A body on the line
I caught the 07.18 this morning to Newbury and beyond. Ten minutes out of London’s Paddington Station the train stopped. “Ladies and Gentlemen I’m sorry to report that there is a fatality on the line ahead of us”. That is all the driver ever told us on his intercom.
I look out – there is a bridge beyond us. Did someone jump? Did our train hit the person? Did the train ahead hit the person? I’m shocked to realise that my next question is “how long am I going to be here? How long does it take to clear ‘a fatality’?”

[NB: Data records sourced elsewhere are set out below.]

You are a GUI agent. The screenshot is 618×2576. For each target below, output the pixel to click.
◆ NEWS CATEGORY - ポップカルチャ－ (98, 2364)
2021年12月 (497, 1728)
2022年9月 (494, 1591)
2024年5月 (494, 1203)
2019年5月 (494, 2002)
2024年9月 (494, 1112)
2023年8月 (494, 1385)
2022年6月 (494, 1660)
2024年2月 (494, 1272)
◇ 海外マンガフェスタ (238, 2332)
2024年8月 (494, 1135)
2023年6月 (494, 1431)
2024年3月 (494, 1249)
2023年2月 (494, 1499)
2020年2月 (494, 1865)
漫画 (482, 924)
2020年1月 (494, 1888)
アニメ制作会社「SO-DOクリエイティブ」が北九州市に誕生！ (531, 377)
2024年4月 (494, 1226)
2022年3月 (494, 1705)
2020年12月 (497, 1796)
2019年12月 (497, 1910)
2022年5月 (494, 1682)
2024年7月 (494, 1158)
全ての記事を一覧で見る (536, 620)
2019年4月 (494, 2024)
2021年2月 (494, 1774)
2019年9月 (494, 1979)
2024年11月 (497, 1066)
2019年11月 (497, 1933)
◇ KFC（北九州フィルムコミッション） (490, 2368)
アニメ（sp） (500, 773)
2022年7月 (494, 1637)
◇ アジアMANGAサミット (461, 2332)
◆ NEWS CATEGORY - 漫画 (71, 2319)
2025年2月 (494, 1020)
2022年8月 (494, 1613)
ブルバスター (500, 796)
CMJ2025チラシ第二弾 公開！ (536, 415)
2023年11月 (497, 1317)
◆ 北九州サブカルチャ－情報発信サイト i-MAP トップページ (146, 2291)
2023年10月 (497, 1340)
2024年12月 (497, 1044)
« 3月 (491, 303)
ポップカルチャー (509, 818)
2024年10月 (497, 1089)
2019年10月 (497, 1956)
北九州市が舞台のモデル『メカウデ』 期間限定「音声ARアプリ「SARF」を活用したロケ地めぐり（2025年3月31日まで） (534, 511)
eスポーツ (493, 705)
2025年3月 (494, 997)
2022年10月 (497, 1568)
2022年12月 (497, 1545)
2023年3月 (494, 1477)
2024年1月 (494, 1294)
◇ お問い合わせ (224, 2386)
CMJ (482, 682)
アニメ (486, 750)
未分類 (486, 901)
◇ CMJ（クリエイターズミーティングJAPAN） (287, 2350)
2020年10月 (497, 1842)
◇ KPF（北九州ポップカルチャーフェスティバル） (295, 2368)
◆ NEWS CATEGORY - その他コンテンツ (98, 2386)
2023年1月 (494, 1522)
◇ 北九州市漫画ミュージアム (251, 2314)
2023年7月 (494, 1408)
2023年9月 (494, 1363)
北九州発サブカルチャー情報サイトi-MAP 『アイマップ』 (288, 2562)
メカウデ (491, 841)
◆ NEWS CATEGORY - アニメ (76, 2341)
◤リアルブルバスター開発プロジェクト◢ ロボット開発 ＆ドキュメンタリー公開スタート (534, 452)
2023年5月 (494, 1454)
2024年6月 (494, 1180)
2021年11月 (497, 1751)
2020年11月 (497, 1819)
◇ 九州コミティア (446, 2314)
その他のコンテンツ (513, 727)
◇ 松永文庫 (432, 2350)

Then I began to think about this presumably tortured soul. Had they woken up in a dark depression and decided this was when and how they would end it. I cannot begin to imagine it was an accident – there are no level crossings here and few would play near the line at such an hour.

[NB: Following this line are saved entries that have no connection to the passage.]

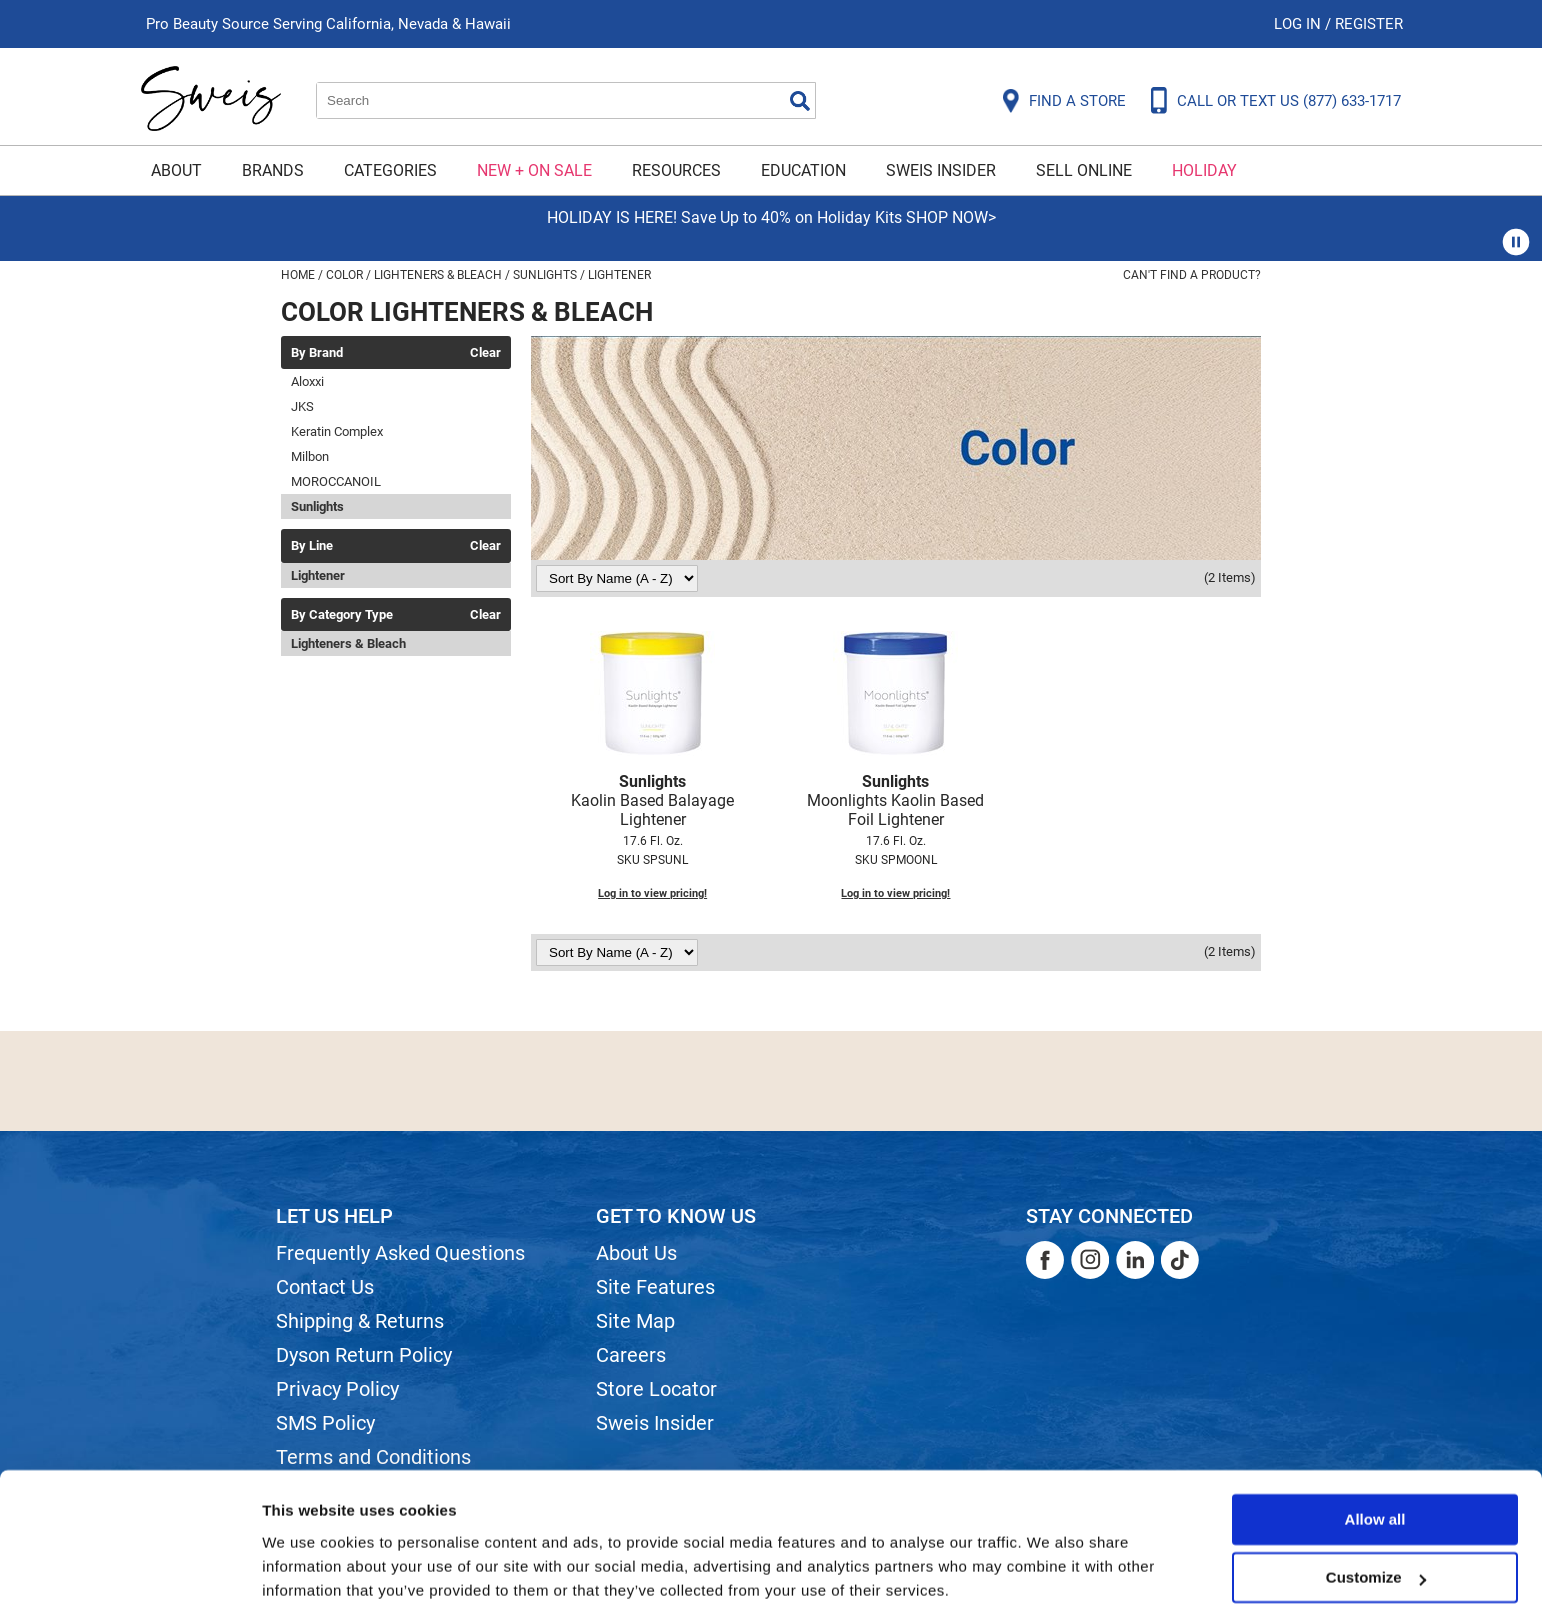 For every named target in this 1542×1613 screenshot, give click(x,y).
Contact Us (325, 1287)
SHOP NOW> (951, 217)
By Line (312, 546)
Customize (1376, 1505)
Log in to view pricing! (652, 893)
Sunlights (317, 506)
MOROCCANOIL (336, 481)
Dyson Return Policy (364, 1355)
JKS (302, 406)
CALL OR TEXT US (1289, 101)
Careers (631, 1355)
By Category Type (342, 615)
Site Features (655, 1287)
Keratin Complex (337, 431)
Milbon (310, 456)
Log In (1299, 24)
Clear (485, 353)
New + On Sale (534, 170)
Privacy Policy (337, 1389)
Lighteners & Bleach (348, 643)
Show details (308, 1573)
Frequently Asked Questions (400, 1253)
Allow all (1375, 1447)
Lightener (318, 575)
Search (800, 101)
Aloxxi (307, 381)
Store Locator (656, 1389)
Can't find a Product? (1192, 275)
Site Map (635, 1321)
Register (1369, 24)
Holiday (1204, 170)
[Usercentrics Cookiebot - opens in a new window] (129, 1574)
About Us (636, 1253)
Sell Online (1084, 170)
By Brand (317, 353)
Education (803, 170)
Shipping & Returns (360, 1321)
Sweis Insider (941, 170)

Next week, Channel 4 Goes Mad. It is a challenging series of programmes about mental health. The essence of the season is to look at what would happen if we were open about our mental health issues. Would we still be employed, housed, and more. In short what would happen if people knew?

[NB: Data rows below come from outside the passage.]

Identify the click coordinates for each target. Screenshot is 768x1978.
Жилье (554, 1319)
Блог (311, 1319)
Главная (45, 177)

Did anyone know what was going on in the tender head of the body on the line beyond my stationary train? Did anyone employ her, or him? Was he or she loved and understood. I wrestle with my discomfort that my carefully ordered day has been detonated. I have been stationary for half an hour – maybe by the time you read this, much longer. But it is so hard to erase my own frustration in favour of this isolated lifeless bundle lying on the line ahead.
The windows of the train are sealed other than for the little horizontal ones above my head, through which I cannot poke my head. How civilised we are that we hold all trains for so long and let the bundle stay until the police, the ambulance, and the rest work out physically what happened.
Mentally, they will never know unless perhaps somewhere in the human wreckage there is a note. Neither the emergency personnel attending, nor I, will probably ever know what possessed the person to leave our world. It’s too small, too regular a story for the media to report much. Will there perhaps be one paragraph in a West London newssheet? Who knows?
So we shall almost certainly never know what disrupted my smooth-ish life and detonated theirs. But amid our thinking about mental health I will try not to forget this particular “body on the line”.